Day 15

Well today a number of targets were achieved, we managed to get the amidships iron ballast long bar totally uncovered. This enabled us to inspect it and it was of stepped shape, probably made of numerous iron ballast bars which had concreted together in seven rows. The length was 3.46 meters and width 0.85m and it stopped just before the break. This leads into the next question is there a matching one on the port side and does it run forward into the bow section? Is this why the front section forward of the shot locker and main mast is still intact and has a hull shape under all the tons of rocks. Is it because there is iron ballast under the rocks which is supporting them and taking the weight off the timber floors and futtocks?

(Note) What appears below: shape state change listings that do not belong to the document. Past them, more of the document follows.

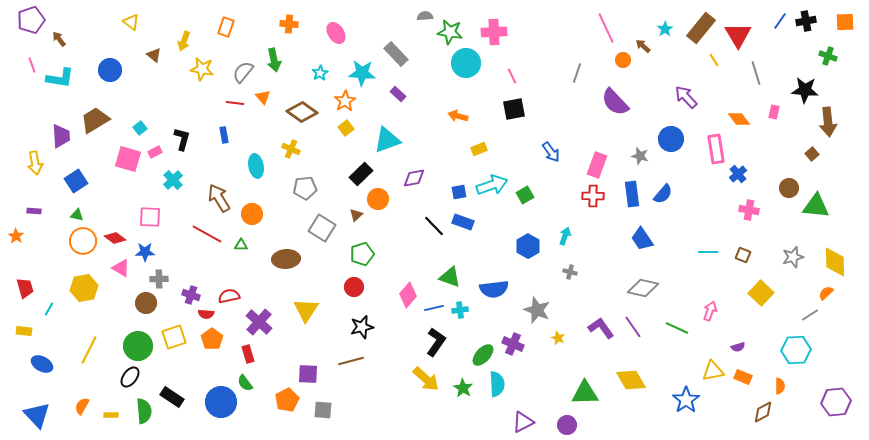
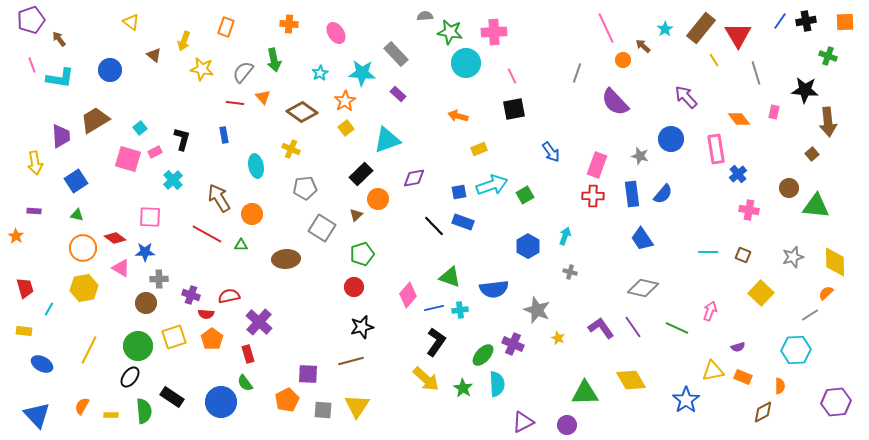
orange circle at (83, 241): moved 7 px down
yellow triangle at (306, 310): moved 51 px right, 96 px down
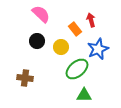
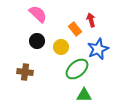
pink semicircle: moved 3 px left
brown cross: moved 6 px up
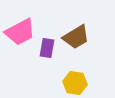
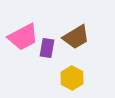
pink trapezoid: moved 3 px right, 5 px down
yellow hexagon: moved 3 px left, 5 px up; rotated 20 degrees clockwise
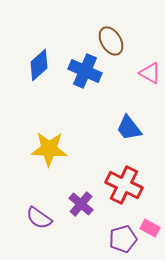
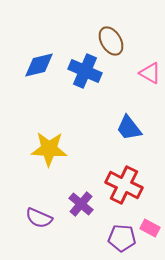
blue diamond: rotated 28 degrees clockwise
purple semicircle: rotated 12 degrees counterclockwise
purple pentagon: moved 1 px left, 1 px up; rotated 20 degrees clockwise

Other members of the Team started survey work beyond the grid to seaward to see if the anchors could be found. So far we have not located them but 23 meters north of the grid on the presumed stern section we found two pieces of hull planking about 2 meters in length with copper sheeting on. These were buried in the sand and the current hypotheses being that these were sections which landed here as a direct result of the explosion. Further survey work resulted in a piece of French faienceware being found in the sand with pieces of small copper sheeting about 53 meters from the amidships break. This could give us an indication of the blast radius.

 The lead box trapped by one of the iron ballast blocks

The lead box trapped by one of the iron ballast blocks

One interesting find was a lead box without the lid. It was located next to some iron ballast bars, with the ballast bars holding it in place. Tomorrow further searching will be undertaken to see if there is a lid to the box and hopefully there might be some inscription on the box.